The impact of scientific findings is greatly intensified by the reactions of public opinion. Today, echoes of major events are heard all over the "planetary village." The rapidity of the awareness of the threatening modification of the global climate, in different countries and even in spheres that are usually not receptive to environmental matters, shows that states are not free to ignore such facts. Indeed, they are limited in their freedom to decide whether they will do anything or not. A concrete example will show the limits of their action in this field. Even if nobody would contest the sovereignty of a given African state over its territory and its wild fauna and flora, reactions within the world's opinion would prevent that state from making the decision of exterminating all the rhinoceros inside its boundaries.
It may be added that, as noted earlier, mechanisms guaranteeing the implementation of international obligations more and more incorporate into their procedure the information regarding international public opinion and sometimes even consultation with its representatives, concerned non-governmental organizations.
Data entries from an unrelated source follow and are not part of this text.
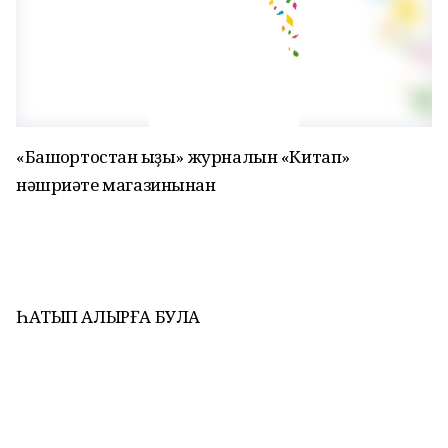
«Башҡортостан ҡыҙы» журналын «Китап»
нәшриәте магазинынан
ҺАТЫП АЛЫРҒА БУЛА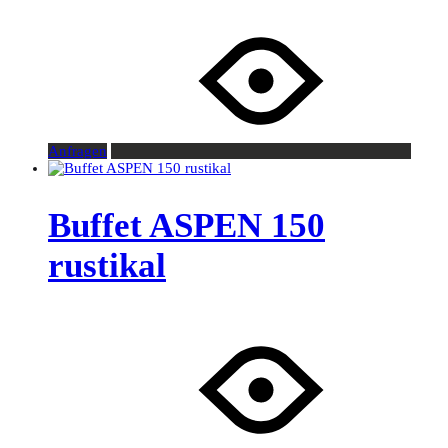
Anfragen
Buffet ASPEN 150
rustikal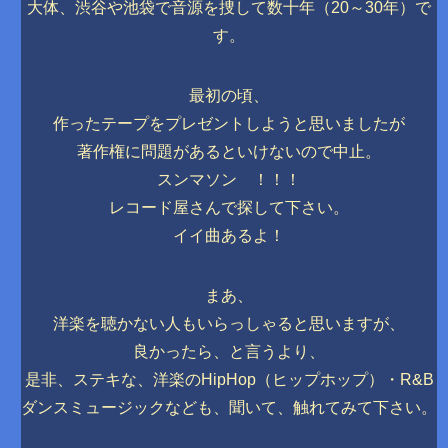
大体、渋谷や池袋で音源を捜して数十年（20～30年）で
す。
最初の頃、
作ったテープをプレゼントしようと思いましたが
著作権に問題があるといけないので中止。
スンマソン ！！！
レコード屋さんで探して下さい。
イイ曲あるよ！
まあ、
洋楽を聴かない人もいらっしゃると思いますが、
良かったら、と言うより、
是非、ステキな、洋楽のHipHop（ヒップホップ）・R&B
ダンスミュージックなども、聞いて、触れてみて下さい。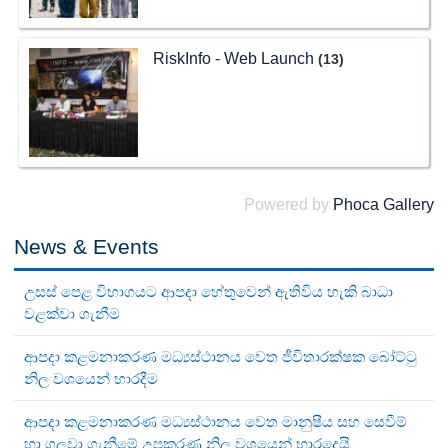
RiskInfo - Web Launch
(13)
Powered by
Phoca Gallery
News & Events
උසස් පෙළ විභාගයට ආපදා හේතුවෙන් ඇතිවිය හැකි බාධා
වළක්වා ගැනීම
ආපදා කළමනාකරණ මධ්‍යස්ථානය වෙත ජීවිතාරක්ෂක බෝට්ටු
නිල වශයෙන් භාරදීම
ආපදා කළමනාකරණ මධ්‍යස්ථානය වෙත මානුෂීය සහ සෙවීම්
හා ගලවා ගැනීමේ උපකරණ නිල වශයෙන් භාරදෙයි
However, the most important factor that limits state sovereignty is the unavoidable need to cooperate with others in a growing number of fields in order to solve essential problems. If such cooperation was needed in the first centuries of the existence of modern international law for political and military security, for trade and communications, nowadays no major branch of states' activities can escape it. The list of essential problems include the economy, health care, the protection of human rights development, environmental protection emergencies, meteorology, traffic and communications, the control of drugs and of terrorism: and the list gets longer and longer from one decade to another. The principle of cooperation, which was stressed on several occasions by the International Court of Justice, is in fact as much a necessity inspired by realities as a legal rule. Countries that tried to refuse such cooperation under certain regimes- the USSR, China, Iran - had to pay a heavy price later for their attempt to escape the international system. Global change still reinforces this trend and contributes by limiting the freedom of individual states to act.
B. New factors of the international system
The growing role of a new factor of the international system, public opinion, has just been mentioned. The emerging importance of some others can be added.
One of the dominating trends in the two decades following World War II was decolonization. Seen from a legal point of view, this meant in the first place the recognition that certain peoples were able to select from the state to which they belonged. Formally, the concept has been recognized by the two International Covenants on Human Rights that proclaim that all peoples have the right of self-determination and that they may freely dispose of their natural wealth and resources.75 The African Charter on Human and Peoples' Rights develops different aspects of the concept of people,76 adding, inter alia, that all peoples shall have the rights to a generally satisfactory environment favourable to their development.77
Certainly, the new concept can be criticized because of its vagueness, although concepts such as "nation," which is the basis of the existence of most modern states, is not easier to define. Still, it exists and even nowadays, after decolonization, it plays an important role in international politics and in the life of a number of states. Should this amount to a consecration of the concept of "peoples" by international law outside the proclamations in different human rights instruments? Maybe "peoples" are not - or not yet? -subjects of international law, but they are certainly factors of the international system. The recognition of their right to their resources and to a generally satisfactory environment may be an important step towards future legal developments.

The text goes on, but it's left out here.